2) Kita harus mengakui bahwa sementara keterbukaan yang lebih besar
telah terbukti menjadi mesin yang luar biasa untuk pertumbuhan ekonomi,
tetapi di lain pihak juga telah menciptakan tantangan-tantangan baru
bagi negara, perusahaan dan manusia di seluruh dunia. WTO harus tetap
menjadi lembaga utama untuk mewujudkan visi perdagangan dan pembangunan
untuk kepentingan kolektif dari semua anggotanya.
3) Kita harus bergerak maju untuk menyelesaikan putaran Doha karena
dampaknya akan tetap positif bagi perekonomian dunia termasuk
negara-negara sedang berkembang, dan merupakan stimulus ekonomi yang
tidak memerlukan pengeluaran dana. Untuk memajukan perundingan kita
harus pragmatis dan bekerja keras untuk menghasilkan hasil awal (early harvest)
saat pertemuan Tingkat Menteri ke-9 di Bali pada bulan Desember, tanpa
melupakan tujuan besar yaitu paket Doha yang lengkap.

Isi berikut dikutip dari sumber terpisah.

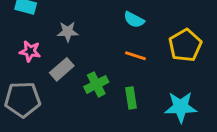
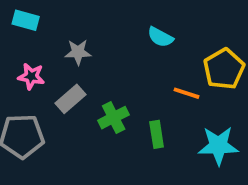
orange line: (135, 56) -> (187, 93), moved

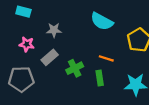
cyan semicircle: (160, 37) -> (102, 21), size x1.5
orange line: (187, 93) -> (106, 58), moved

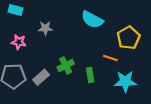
gray rectangle: (50, 57) -> (41, 77), moved
orange line: (106, 58) -> (110, 58), moved

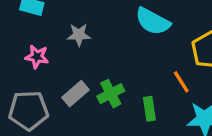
orange line: (110, 58) -> (181, 82), turned 40
gray rectangle: (41, 77) -> (75, 94), moved

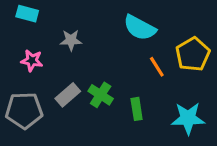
orange line: (181, 82) -> (157, 67), moved
green cross: (111, 94) -> (101, 95), turned -30

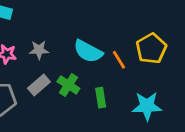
cyan semicircle: (140, 28) -> (88, 51), moved
gray star: (71, 40) -> (39, 50), moved

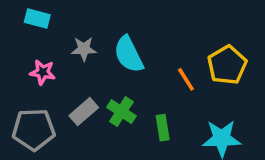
gray star: (39, 50) -> (84, 49), moved
cyan semicircle: (88, 51) -> (129, 54), moved, turned 36

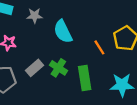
gray star: (84, 49) -> (35, 16), moved
green rectangle: (163, 128) -> (85, 78), size x1.5

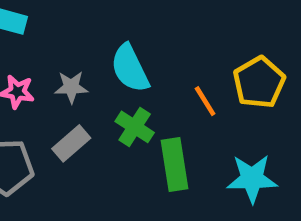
gray star: (35, 16) -> (71, 87), moved
green cross: (58, 68) -> (135, 127), moved

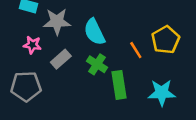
gray star: (71, 87) -> (57, 22), moved, size x1.5
gray rectangle: (71, 143) -> (61, 59), moved

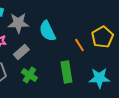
green cross: (97, 64) -> (29, 75), moved

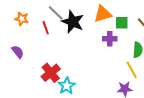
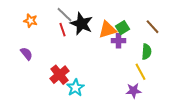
orange triangle: (103, 14) -> (107, 30), moved
green square: (122, 23) -> (122, 28), moved, turned -32
red line: (46, 28) -> (62, 30), moved

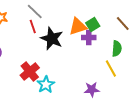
black star: (81, 24) -> (52, 39), moved
purple star: (133, 91) -> (92, 90), moved

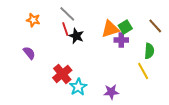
black star: (52, 39) -> (76, 36), moved, size x0.7
purple star: (92, 90) -> (111, 92), moved

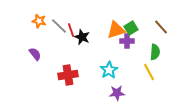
gray line: (67, 14) -> (59, 26), moved
red cross: (62, 74) -> (68, 75), turned 30
cyan star: (78, 87) -> (109, 70), moved

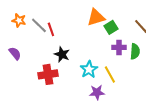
orange triangle: (116, 30) -> (96, 17), moved
black star: (82, 37) -> (62, 54), moved
purple cross: (127, 41) -> (119, 47), moved
yellow line: (149, 72) -> (110, 74), moved

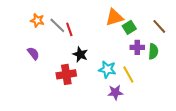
cyan star: (89, 69) -> (107, 69), turned -30

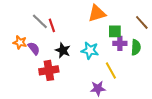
orange star: (37, 20) -> (20, 42), moved
green square: (129, 27) -> (115, 31), moved, turned 32
purple semicircle: (33, 53) -> (34, 48), moved
cyan star: (107, 69) -> (90, 50), moved

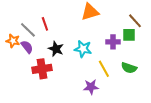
gray line: (40, 21) -> (28, 30), moved
green square: (115, 31) -> (129, 35), moved
green semicircle: (136, 47) -> (129, 68), moved, turned 105

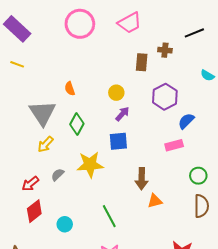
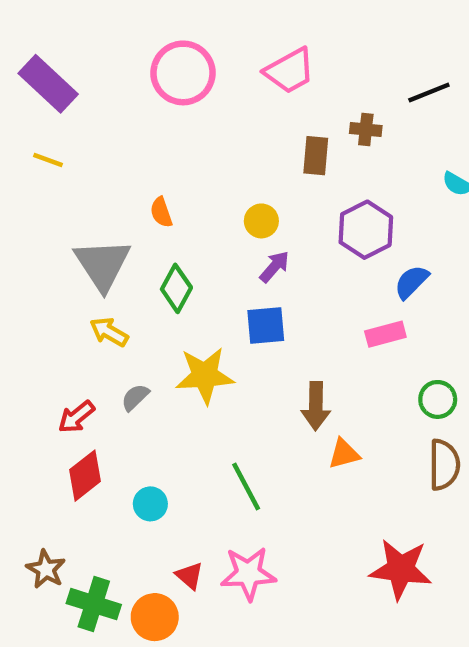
yellow arrow: (45, 144) -> (109, 332), turned 78

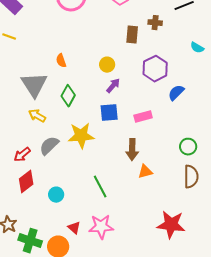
pink rectangle: (385, 334) -> (143, 117), moved
gray semicircle: (135, 397) -> (49, 146), size x1.5

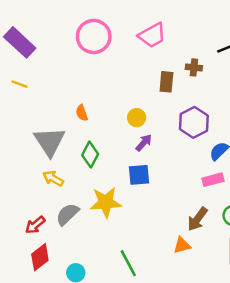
pink rectangle: (143, 117) -> (213, 180), moved
brown arrow: (132, 150) -> (197, 219), moved, turned 35

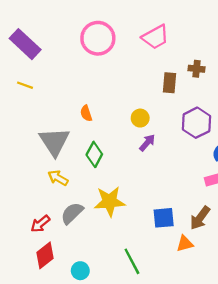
blue square: (139, 175) -> (164, 218), moved

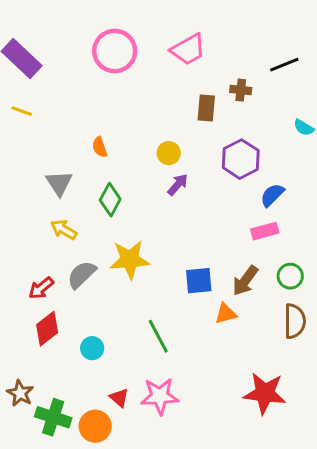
gray triangle: (54, 142) -> (59, 183), size x0.7

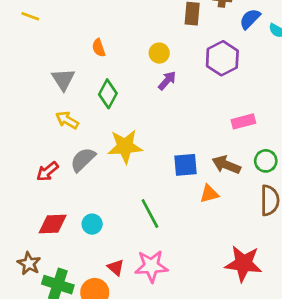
blue semicircle: (272, 195) -> (250, 19), moved
brown arrow: (245, 281) -> (226, 165), turned 76
red diamond: (47, 329) -> (53, 224), moved, turned 36

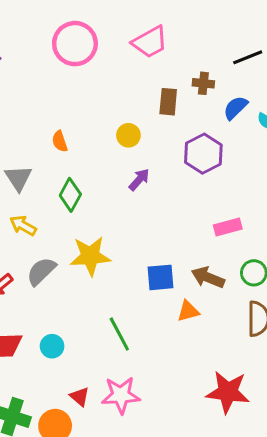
yellow circle: (159, 53) -> (128, 135), moved

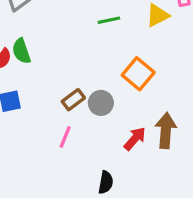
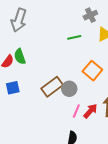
brown rectangle: (73, 100) -> (52, 87), size x1.5
pink line: (65, 137) -> (76, 111), moved

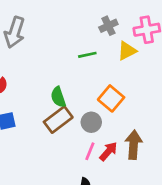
green semicircle: (20, 56) -> (58, 97), moved
gray circle: (69, 89) -> (91, 122), moved

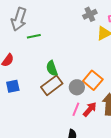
green line: (87, 55) -> (34, 36), moved
orange square: (111, 98) -> (93, 80), moved

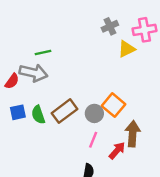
gray arrow: (19, 19) -> (33, 73), moved, turned -95
green semicircle: (52, 68) -> (38, 115), moved
red arrow: (90, 109) -> (117, 150), moved

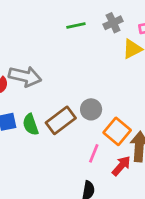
green line: (43, 53) -> (76, 25), moved
orange square: (113, 105) -> (117, 131), moved
gray circle: (94, 113) -> (91, 109), moved

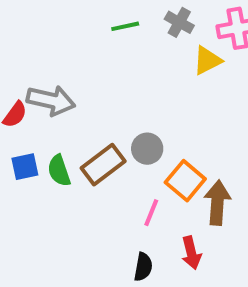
gray cross: (113, 23) -> (179, 22), turned -36
red arrow: (121, 166) -> (191, 253), moved, turned 125

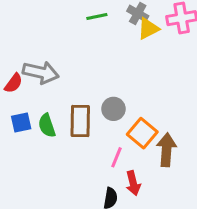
yellow triangle: (207, 60) -> (148, 29), moved
brown rectangle: (103, 165) -> (80, 121), turned -52
red arrow: (191, 253) -> (133, 183), moved

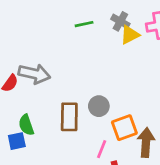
blue square: (21, 123) -> (17, 141), moved
green semicircle: (47, 126) -> (26, 125), moved
orange square: (142, 133) -> (124, 128), turned 30

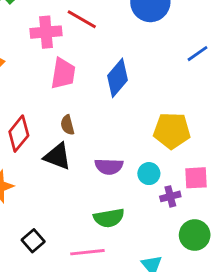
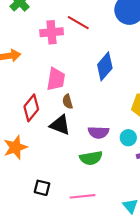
pink trapezoid: (63, 74) -> (56, 79), moved
green semicircle: (109, 218) -> (91, 158), moved
black square: (33, 241) -> (42, 188), turned -35

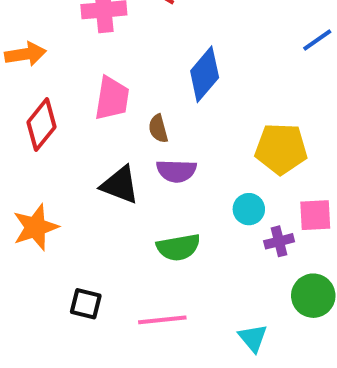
brown semicircle: (68, 102) -> (158, 129), moved
red diamond: (31, 108) -> (42, 125), moved
purple semicircle: (98, 132) -> (176, 171), moved

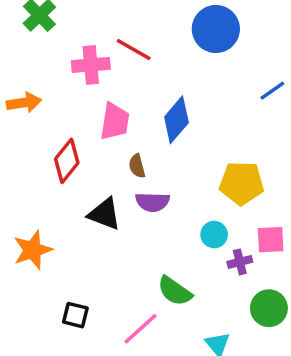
pink trapezoid: (112, 98) -> (115, 121), moved
red diamond: (42, 125) -> (67, 161), moved
green semicircle: (178, 247) -> (175, 291), moved, turned 45
pink line: (162, 320) -> (140, 329), turned -36

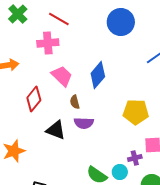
red line: (134, 50) -> (59, 19), moved
pink trapezoid: (115, 121) -> (62, 76), turned -55
cyan circle: (214, 235) -> (120, 172), moved

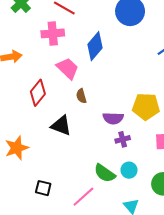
blue diamond: (98, 75) -> (95, 46), moved
purple semicircle: (84, 123) -> (113, 118), moved
purple cross: (135, 158) -> (123, 139), moved

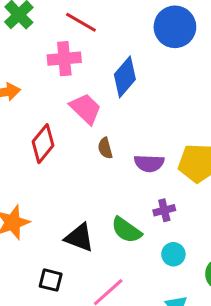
purple semicircle: (113, 118) -> (149, 163), moved
black triangle: (61, 126) -> (79, 238), moved
green semicircle: (105, 173) -> (126, 230), moved

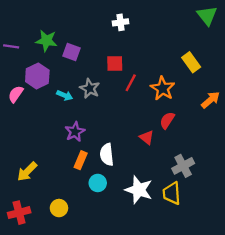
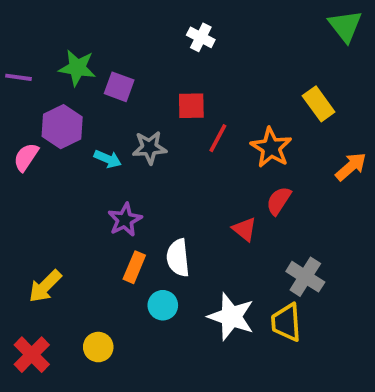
white cross: (120, 22) -> (201, 37), turned 35
gray star: (90, 88) -> (150, 148), turned -30
gray cross: (183, 166) -> (305, 277), turned -30
red cross: (19, 213) -> (32, 355), turned -30

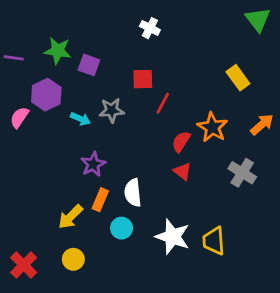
orange star: (271, 148) -> (212, 127), moved
red semicircle: (279, 201) -> (181, 142), moved
gray cross: (305, 277) -> (242, 173), moved
yellow arrow: (45, 286) -> (70, 217), moved

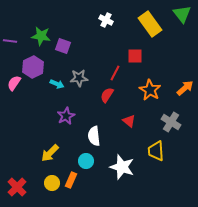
yellow rectangle: (238, 78) -> (150, 24), moved, size x1.4
red square: (143, 79) -> (135, 56), moved
red semicircle: (181, 142) -> (107, 95), moved
orange rectangle: (100, 200) -> (71, 180), moved
yellow trapezoid: (214, 241) -> (156, 151), moved

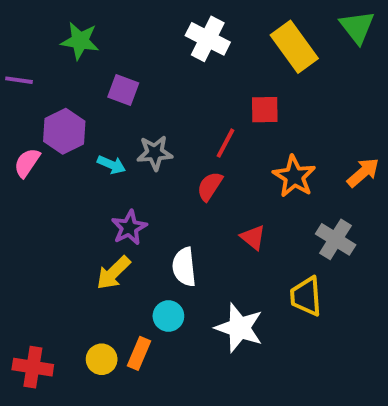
white cross: (106, 20) -> (208, 39), size x1.5
green star: (41, 36) -> (80, 41), moved
yellow arrow: (50, 153) -> (113, 273), moved
red cross: (17, 187) -> (33, 367), turned -36

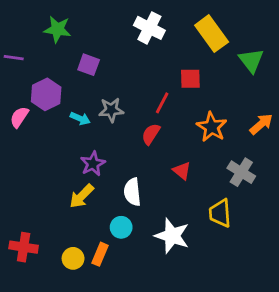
green triangle: (357, 27) -> (251, 60), moved
red cross: (33, 367) -> (24, 247), moved

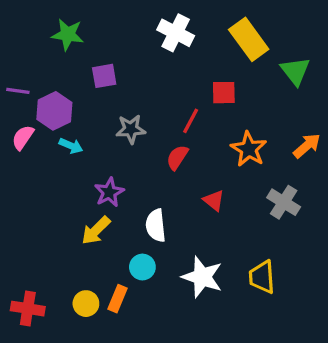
purple line: (14, 58) -> (18, 91), moved
purple square: (89, 65) -> (104, 76), turned -30
cyan arrow: (80, 118) -> (71, 146), moved
yellow trapezoid: (220, 213) -> (262, 277), moved
red cross: (24, 247) -> (28, 309), moved

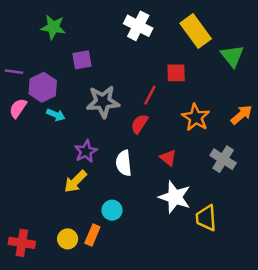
gray star: (131, 129) -> (103, 102), size x1.4
white semicircle: (156, 225) -> (124, 163), moved
white star: (202, 277) -> (175, 197), moved

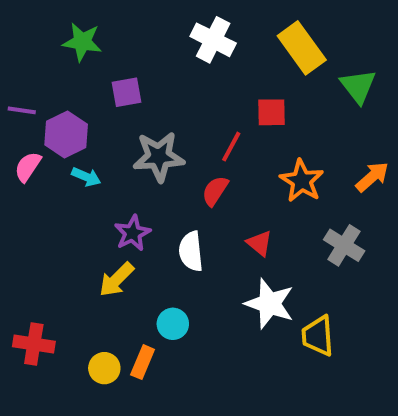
red cross: (22, 243) -> (34, 344), moved

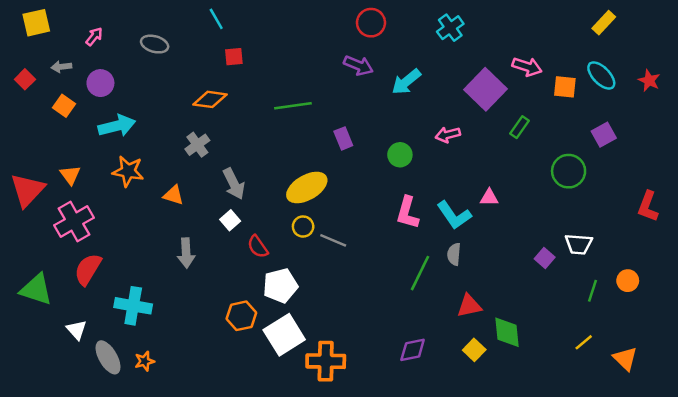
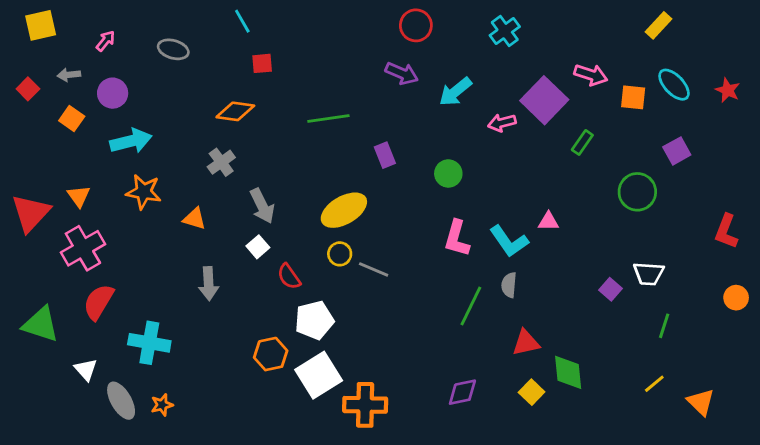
yellow rectangle: (604, 23) -> (658, 25), moved
pink arrow: (448, 135) -> (502, 123), moved
orange circle: (628, 281) -> (736, 298), moved

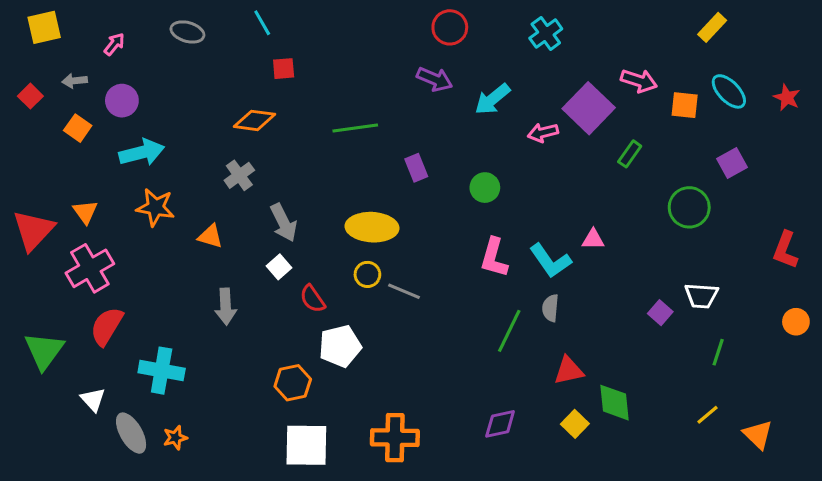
gray ellipse: (173, 49) -> (187, 32), moved
yellow ellipse: (344, 210) -> (372, 227), turned 33
green triangle: (41, 324) -> (44, 351), turned 48
white square: (319, 375) -> (306, 445), moved, turned 33

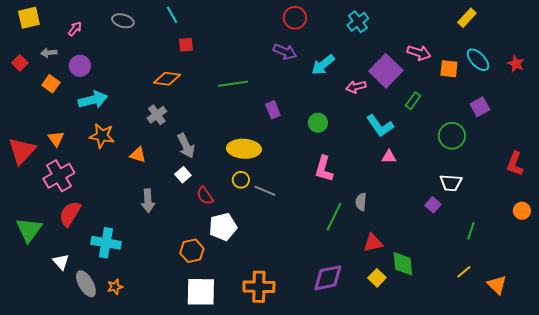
cyan L-shape: (550, 261) -> (380, 126), moved
white trapezoid: (701, 296) -> (451, 183), moved
purple diamond: (500, 424) -> (328, 278), size x1.4

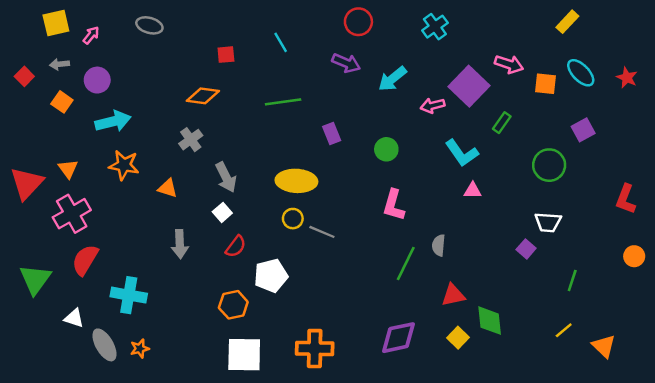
cyan line: (172, 15) -> (281, 42), moved
yellow square: (29, 18) -> (56, 23), moved
red semicircle: (205, 196) -> (236, 246), moved, turned -108
white triangle: (61, 262) -> (74, 318), turned -30

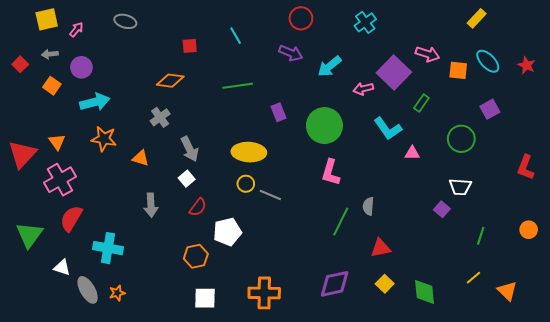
green circle: (386, 149) -> (324, 126), size x1.8
pink triangle: (473, 191) -> (412, 153), moved
orange circle: (634, 256) -> (529, 230), moved
green diamond: (490, 321) -> (425, 292), moved
white square: (244, 355) -> (205, 298), size x0.7

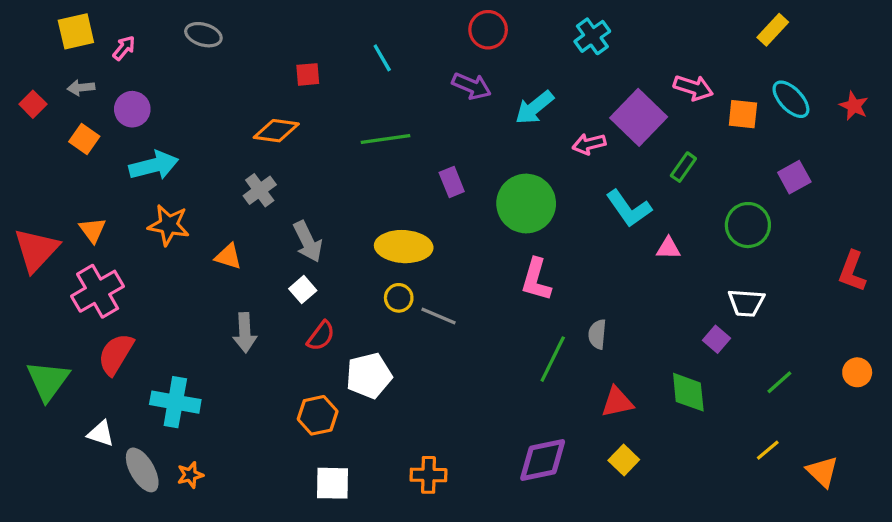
green line: (481, 236) -> (779, 382), turned 30
green diamond: (425, 292) -> (688, 392), moved
orange cross: (264, 293) -> (429, 475), size x0.7

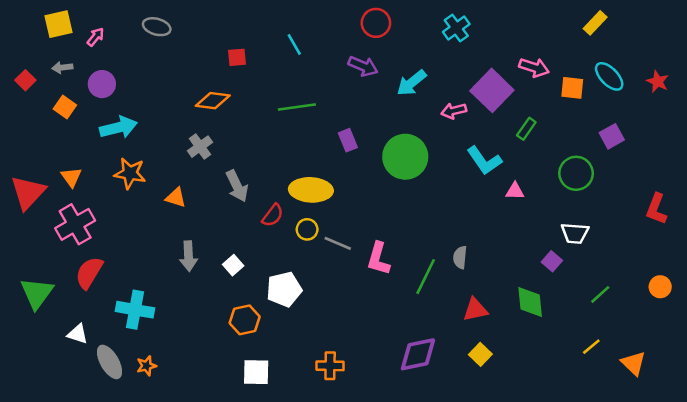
pink L-shape: (536, 280) -> (378, 259), moved
white square: (303, 290) -> (233, 265), moved
red semicircle: (321, 336) -> (273, 215), moved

4) Proses pembukaan pasar dan integrasi ekonomi yang berkembang
dibawah perjanjian bilateral dan regional adalah langkah yang baik dan
tidak harus merupakan alternatif atau tantangan kepada sistem
multilateral, selama kita berpegang pada prinsip bahwa proses
regionalisme yang konsisten dan bahkan komplementer kepada sistem
multilateral.
5) Bagaimana seharusnya kita dapat lebih baik mengelola WTO sebagai
institusi multilateral. Dalam hal ini, perubahan dan reformasi harus
dilihat sebagai sebuah proses bukan hasil. Bila terpilih menjadi Dirjen
WTO Mari menyatakan akan fokus untuk menjadi manajer yang baik dalam
mengelola sumber daya WTO untuk memastikan bahwa pelayanan pada semua
anggota dapat berjalan optimal. Mari mengibaratkan Dirjen seperti
seorang "Jenderal" dan ia memiliki seluruh tim dan tentara yang efektif
untuk digunakan dalam mendukung pekerjaannya untuk melakukan pelayanan
terbaik bagi anggotanya.
Di akhir paparannya, Mari juga menceritakan secara singkat latar
belakang pendidikan, dan 25 tahun pengalamannya baik di bidang akademik,
lembaga penelitian, pejabat publik dan pemerintahan, organisasi
internasional, negosiasi baik di tingkat bilateral, regional, maupun
multilateral, yang kesemuanya sangat berkaitan dengan perdagangan
internasional. Mari Pangestu juga menegaskan bahwa Indonesia sebagai emerging nation
telah selalu menyumbang di fora global sebagai anggota G20 dan di forum
WTO sebagai koordinator G33 dan anggota di G20, Cairns Group, NAMA 11
dan Green Room. Dengan pengalaman sebagai negotiator dan koordinator
G33 dan pengalaman di ASEAN, yang harus menjembatani negara dengan
tingkat pembangunan yang berbeda dan posisi yang sangat bervariasi, Mari
Pangestu siap menyumbang kepada lembaga WTO sebagai Direktur Jenderal
yang akan bekerja keras sebagai jembatan antara 157 anggota dalam
mencari konsensus yang win-win dan menjaga kepercayaan terhadap
WTO sebagai lembaga yang akan menjaga sistem perdagangan multilateral
yang terbuka, adil, inklusif, berimbang dan berdasarkan aturan.